What does motivate Bush is a deep-seated cronyism. The President prizes loyalty as the highest virtue, cracking down on members of his own administration that dissent from his views. It's a view cultivated by a lifetime of relying on social networks, rather than talent, to get ahead -- from using his father's connections to get a cushy stateside job during the Vietnam War to having his failing oil business bailed out by friends.

So it's no wonder that, having been handed the reins of power in Washington, Bush felt it appropriate to use them to reward and cultivate his relationships with his backers -- backers who, like himself, hailed from the elite classes and corporate boardrooms of the nation. Environmental issues have been a key avenue for this payback.

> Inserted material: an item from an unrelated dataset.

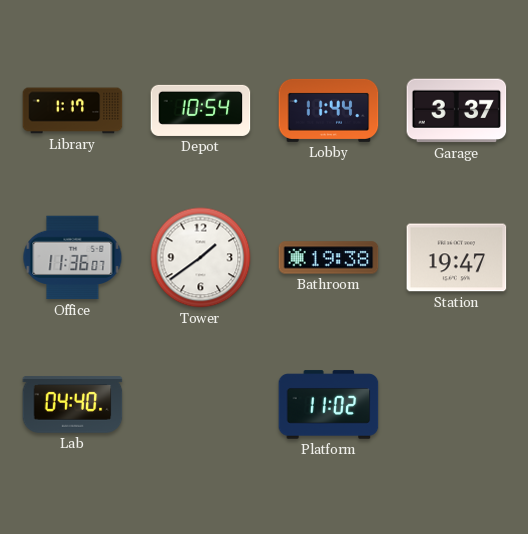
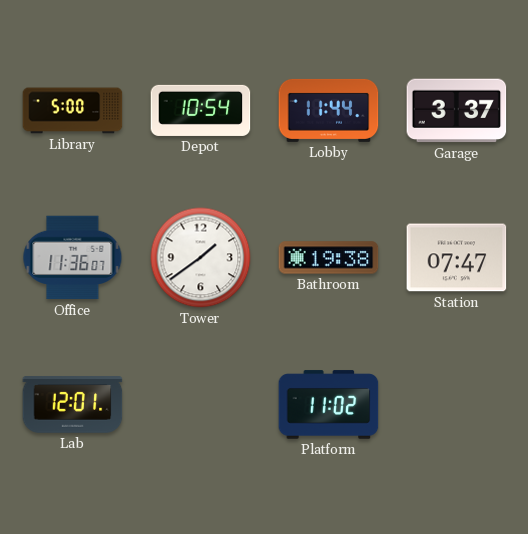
Library: 1:17 -> 5:00
Station: 19:47 -> 07:47
Lab: 04:40 -> 12:01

The cases of the no-bid contract to Haliburton for reconstruction in Iraq, and the windfalls to pharmaceutical companies from the Medicare prescription drug benefit are well-known. This sort of thing is commonplace in environmental law under Bush. The Healthy Forests Initiative prioritizes opening up forests to logging over focusing protection on urban-wildland interface communities. Changes in the New Source Review rule for power plants allow them to avoid costly, but environmentally significant, technology upgrades -- a move complemented by lackadaisical enforcement of violations. And the administration has allowed the corporate tax that once went to the Superfund program to lapse.

On the subject of energy, pie-in-the-sky promises about hydrogen cars disguise Bush's real agenda -- propping up the existing fossil fuel industry that nurtured him. Oil and gas companies have so much invested in the infrastructure and know-how of fossil fuels that they are threatened by the possibility of a transition to new forms of energy. So rather than a farsighted renewable energy program -- which would ultimately boost the economy and keep America at the forefront of science -- Bush has chosen to throw oil and gas companies any scraps he can find to keep them afloat. Drilling for a few barrels of oil in the Arctic National Wildlife Refuge was high-profile enough to be blocked by the Senate. But the Department of the Interior has spent the last three and a half years systematically handing out drilling rights on America's public lands.

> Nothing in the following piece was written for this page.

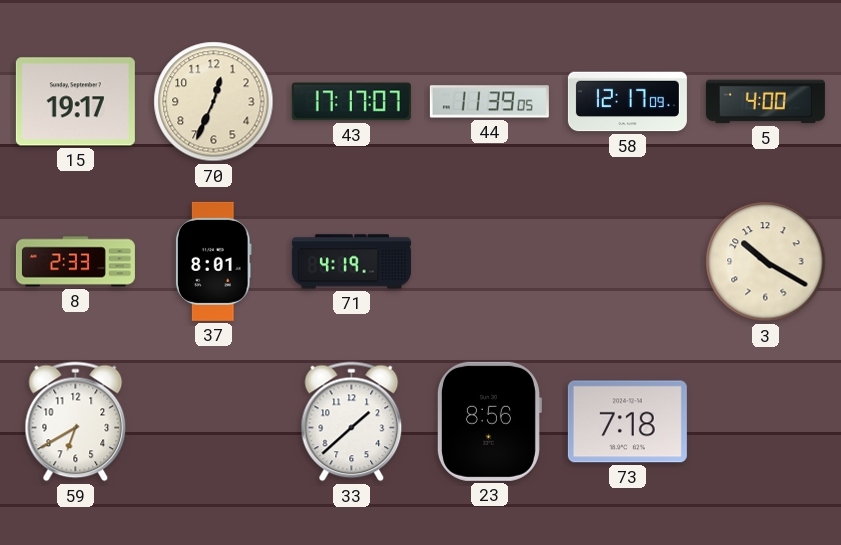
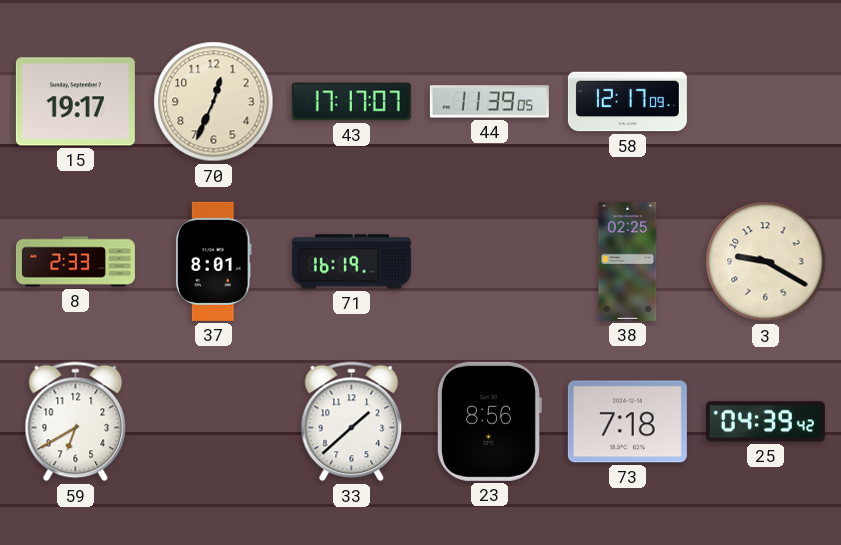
5: 4:00 -> none
71: 4:19 -> 16:19
38: none -> 02:25
3: 10:20 -> 9:20
25: none -> 04:39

Bush isn't ideologically committed to rolling back environmental regulation for the sake of rolling back regulation, the way consistent libertarians are. It's just that it happens that most of the favors corporations are looking for in the environmental field involve deregulation. Bush's one genuine environmental accomplishment highlights importance of favors over ideology. Despite throwing out a plethora of Clinton-era environmental proposals, Bush followed through on a plan to impose the first ever regulations on pollution from off-road diesel vehicles. This was a measure favored by the very companies that it affected, because they feared inaction at the federal level would lead to a confusing mish-mash of state and local rules.

Explaining Congress's inaction on environmental legislation, Republican Senator James Inhofe recently insinuated that environmentalism is just a front for pro-choice and anti-gun activists. But if he's searching for ulterior motives, he should take a look at his own commander-in-chief. Bush has chosen to be a good steward of his friends' bottom lines, rather than a good steward of the land.